▶ [YOUR TASK] Without any images, output the records below verbatim.

▶ [GIVEN RECORDS]
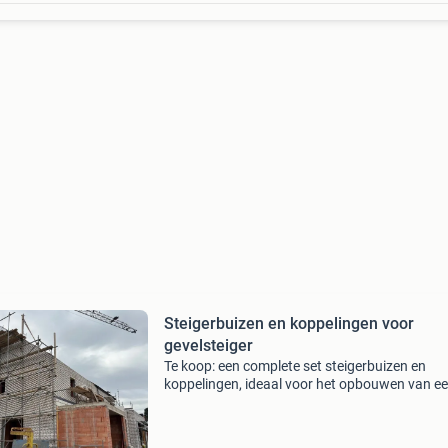
Steigerbuizen en koppelingen voor
gevelsteiger
Te koop: een complete set steigerbuizen en
koppelingen, ideaal voor het opbouwen van e
gevelsteiger. De materialen zijn gebruikt, maa
in goede staat en direct inzetbaar voor diverse
bouw- of re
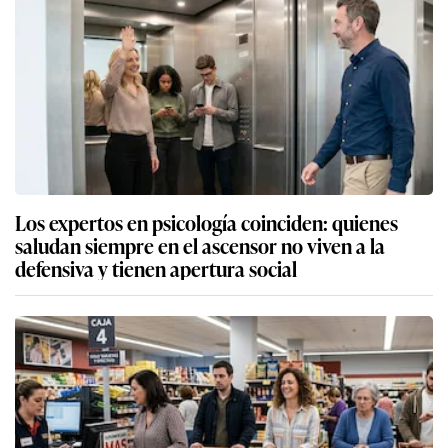
Los expertos en psicología coinciden: quienes
saludan siempre en el ascensor no viven a la
defensiva y tienen apertura social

▶ [REPLY]
Steigerbuizen en koppelingen voor
gevelsteiger
Te koop: een complete set steigerbuizen en
koppelingen, ideaal voor het opbouwen van e
gevelsteiger. De materialen zijn gebruikt, maa
in goede staat en direct inzetbaar voor diverse
bouw- of re
Los expertos en psicología coinciden: quienes
saludan siempre en el ascensor no viven a la
defensiva y tienen apertura social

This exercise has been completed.